Back in the day, all the rods were made of fiberglass, reels had 3:1 gear ratios and sonars were portable. There was no tungsten, no stainless steel and certainly no fluorocarbon.

But bass anglers are never satisfied. New methods create new necessities and new technology allows for the creation of new products. And while there was a time I never thought I’d need a faster reel, a lighter rod, or more transparent fishing line, the fact is I use them all now.

So how about this deal? I sure didn’t see them coming (and maybe that’s the point), but I just discovered you can actually get transparent “hardware.”

That’s right, a company called Aquateko has introduced the InvisaSwivel, that comes in a range of pound tests, and apparently was so innovative,  it was recognized as the “Best new product of 2009” by the publishers of four Southeastern sportsman magazines.

Although the inspiration may have come from the needs of saltwater anglers regarding durability and strength, it’s pretty hard to deny that one less visible component underwater has to be a plus for the guys who fish bass in clear or heavily fished waters, or who are looking for something that just does more.

Who knows if this generation of the InvisaSwivel is that special product, but the fact is, it some real pluses: like being self-lubricating, free turning, non-reflective, silent and easy to connect.

The company says: “Following the same principle as Fluorocarbon line, these swivels are Flouro-Clear, making them practically invisible in water. The superior resin compound allows the swivel to perform at nearly neutral buoyancy.”

Furthermore, says Aquateko:  “The swivels are also perfect for the anglers that are not proficient with tying uni-knots. This will allow a standard clinch knot to connect either braid to flouro or braid to mono with the InvisaSwivel acting as the transition.
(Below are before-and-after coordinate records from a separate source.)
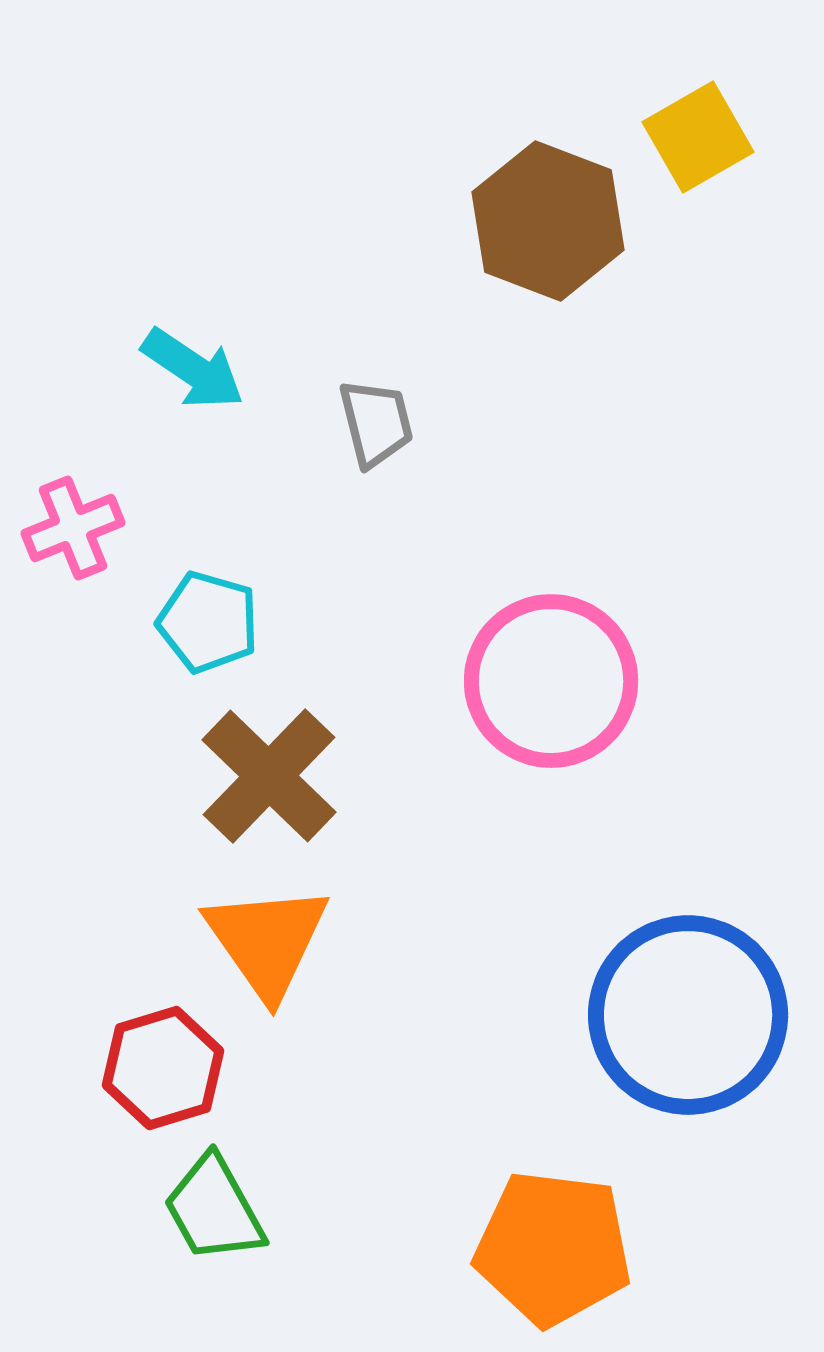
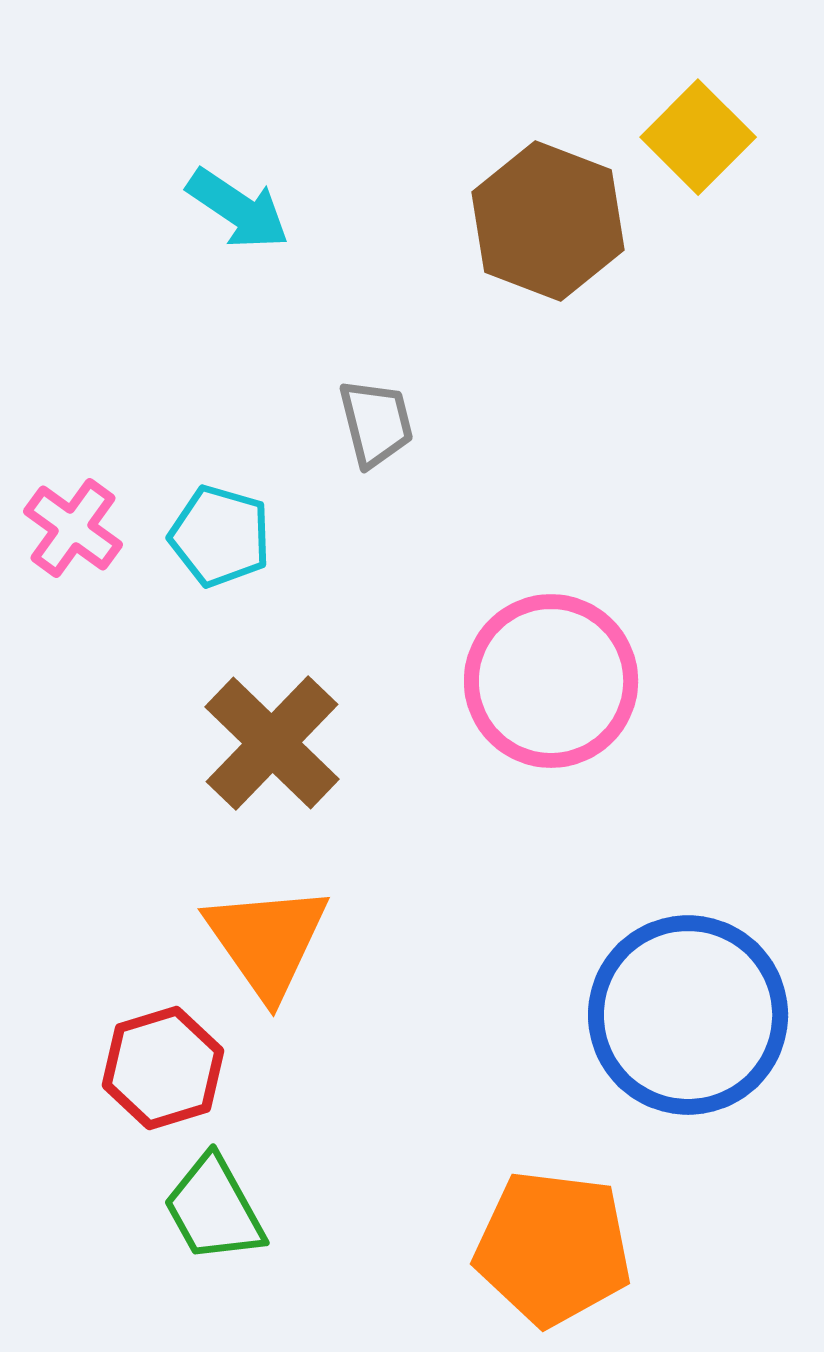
yellow square: rotated 15 degrees counterclockwise
cyan arrow: moved 45 px right, 160 px up
pink cross: rotated 32 degrees counterclockwise
cyan pentagon: moved 12 px right, 86 px up
brown cross: moved 3 px right, 33 px up
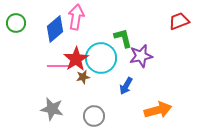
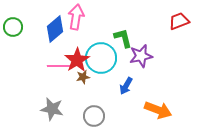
green circle: moved 3 px left, 4 px down
red star: moved 1 px right, 1 px down
orange arrow: rotated 36 degrees clockwise
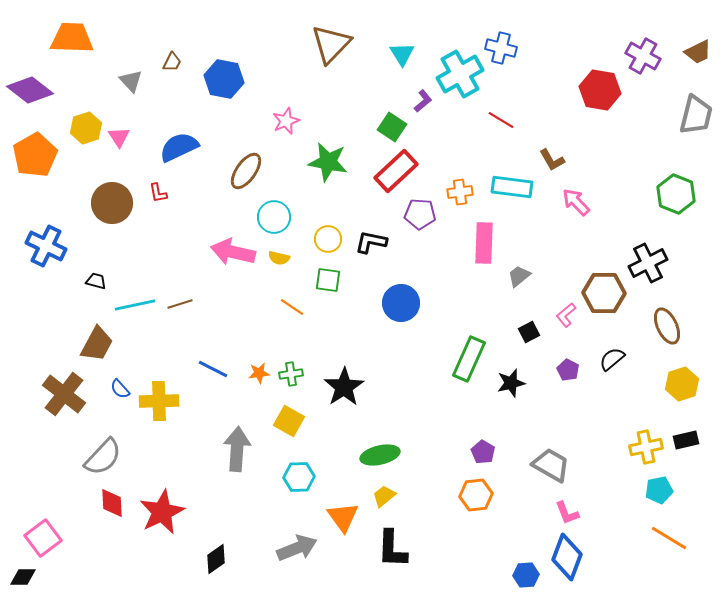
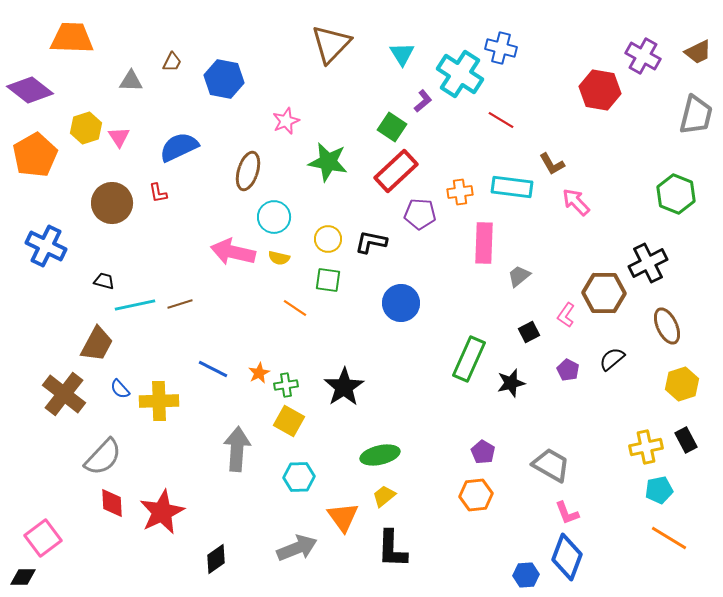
cyan cross at (460, 74): rotated 27 degrees counterclockwise
gray triangle at (131, 81): rotated 45 degrees counterclockwise
brown L-shape at (552, 160): moved 4 px down
brown ellipse at (246, 171): moved 2 px right; rotated 18 degrees counterclockwise
black trapezoid at (96, 281): moved 8 px right
orange line at (292, 307): moved 3 px right, 1 px down
pink L-shape at (566, 315): rotated 15 degrees counterclockwise
orange star at (259, 373): rotated 20 degrees counterclockwise
green cross at (291, 374): moved 5 px left, 11 px down
black rectangle at (686, 440): rotated 75 degrees clockwise
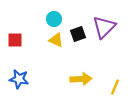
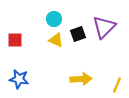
yellow line: moved 2 px right, 2 px up
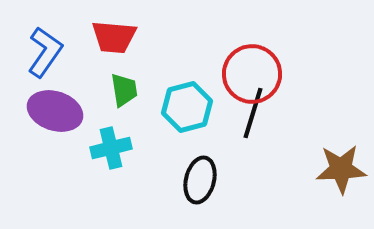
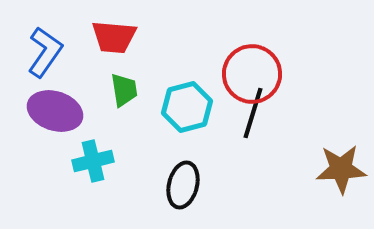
cyan cross: moved 18 px left, 13 px down
black ellipse: moved 17 px left, 5 px down
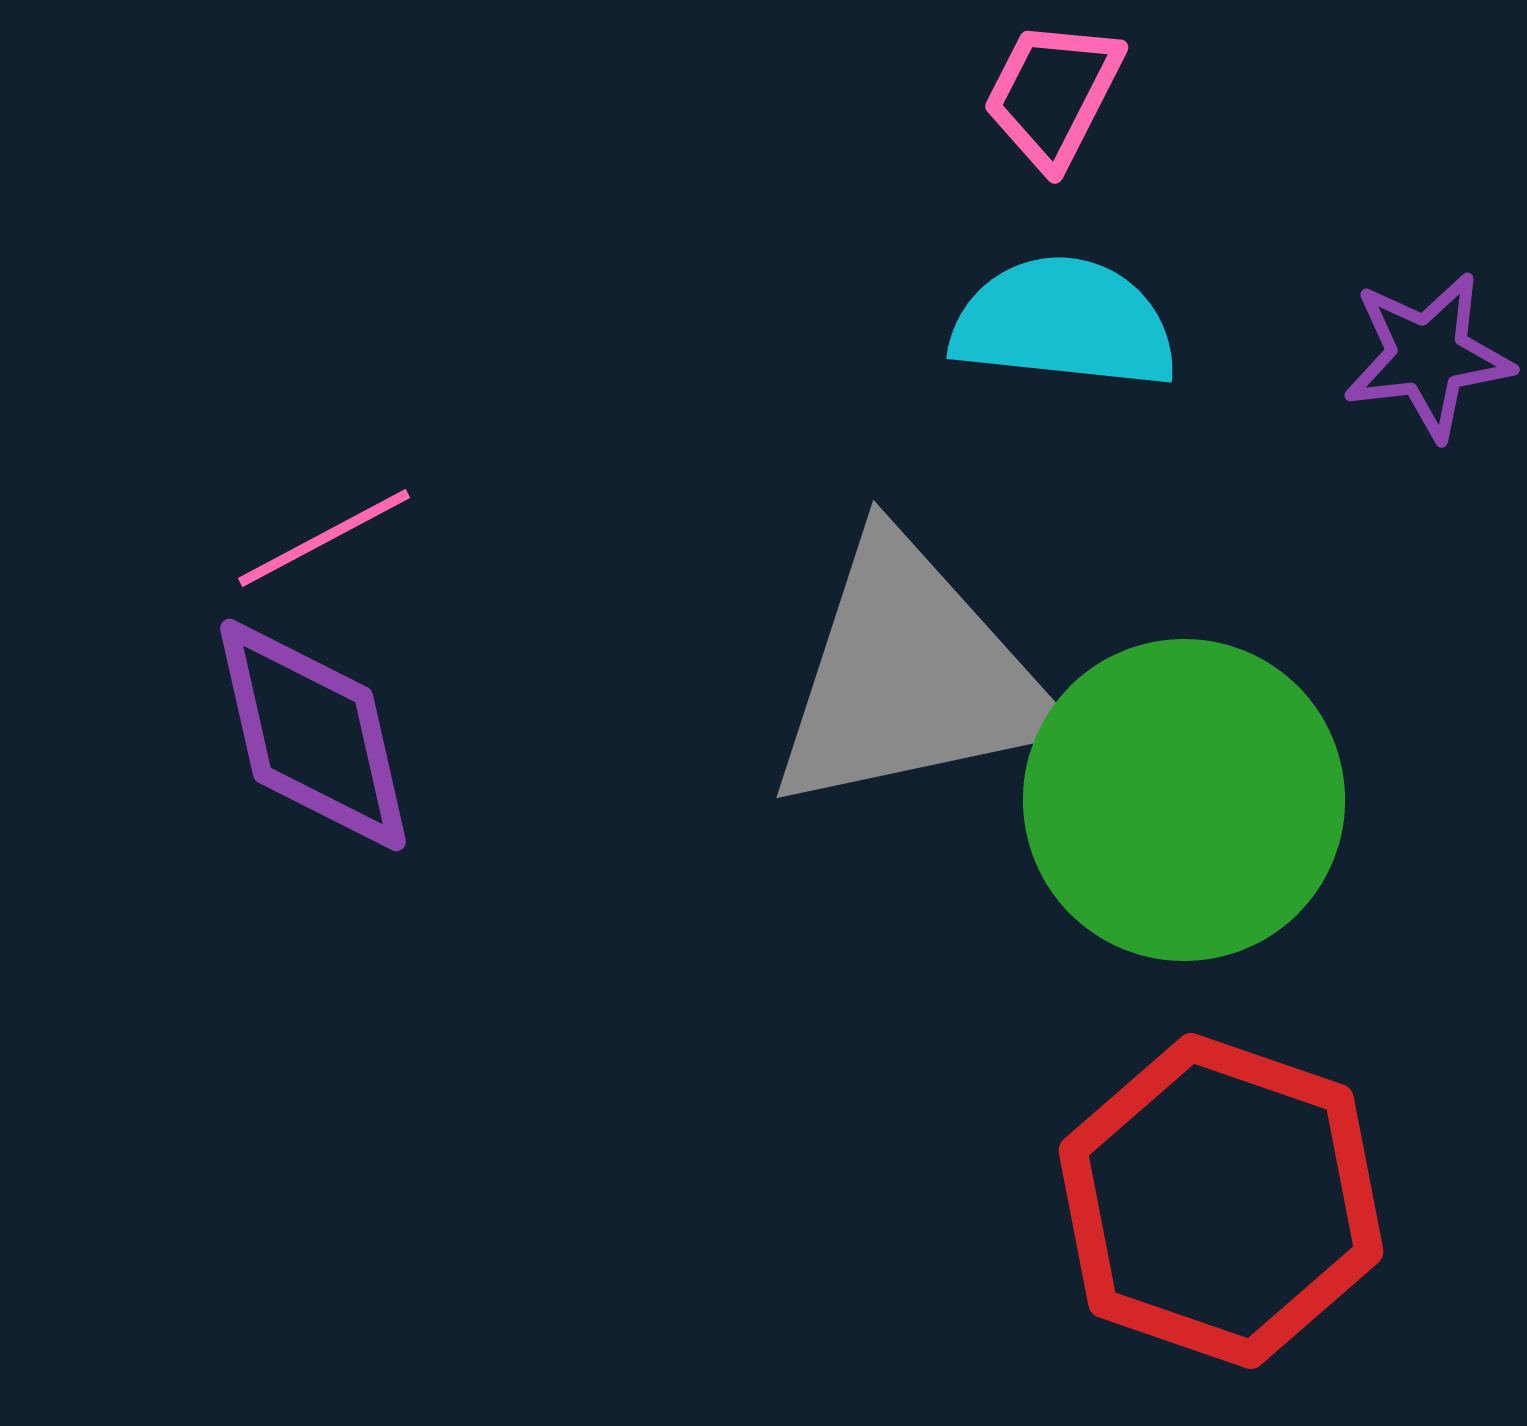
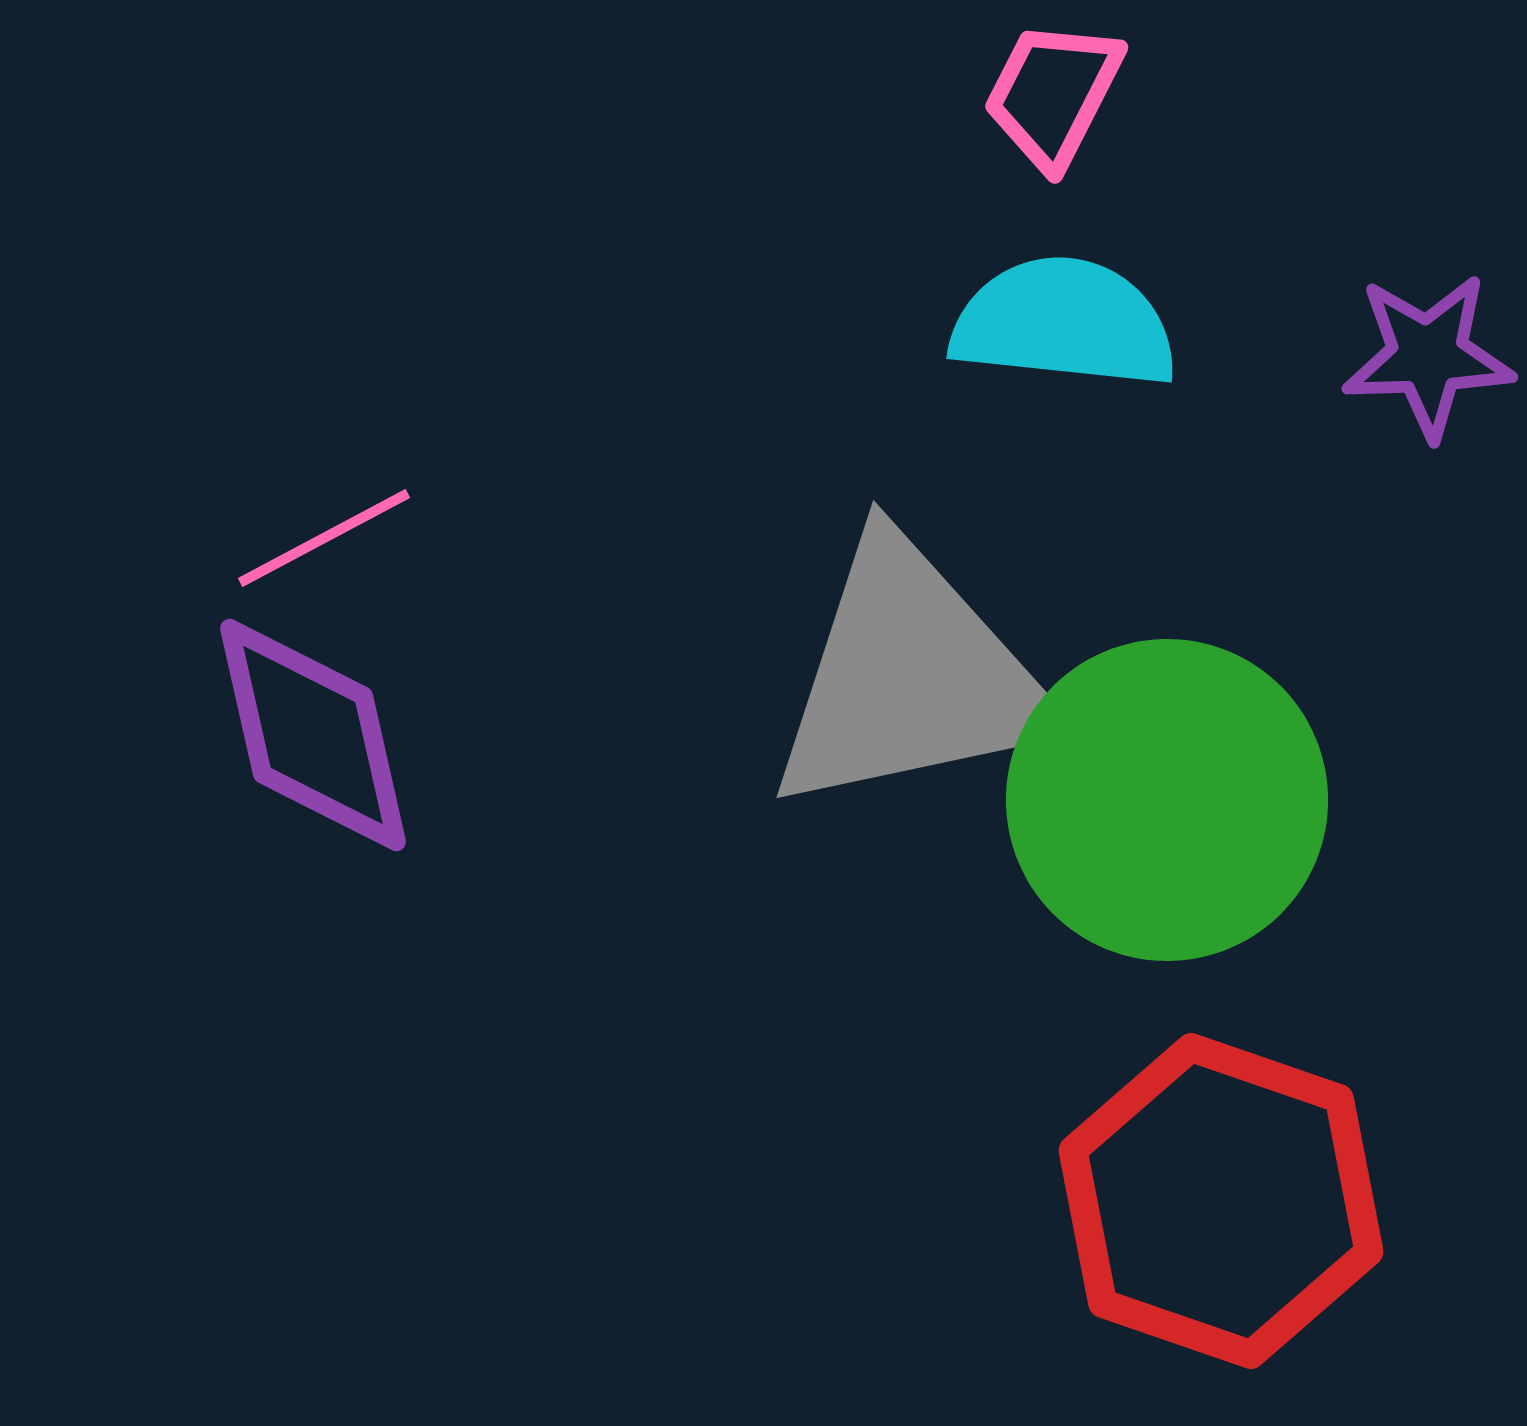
purple star: rotated 5 degrees clockwise
green circle: moved 17 px left
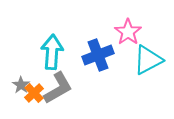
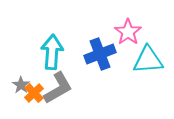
blue cross: moved 2 px right, 1 px up
cyan triangle: rotated 24 degrees clockwise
Inshore and freshwater anglers will appreciate the clarity and light weight of the inshore series, with swivels ranging from 12-pound up to 55-pound in weight class.”

The swivels run about a buck apiece and sell in 5-packs, so they are not dramatically more than the high-end steel products. Hey, I’ve got some questions. I want to see them in action. But if they can really help with a spoon, drop-shot, Carolina or swimbait application, you watch. The guys will use ’em.


4 Responses to “Who knew? Now we have ‘invisible’ swivels”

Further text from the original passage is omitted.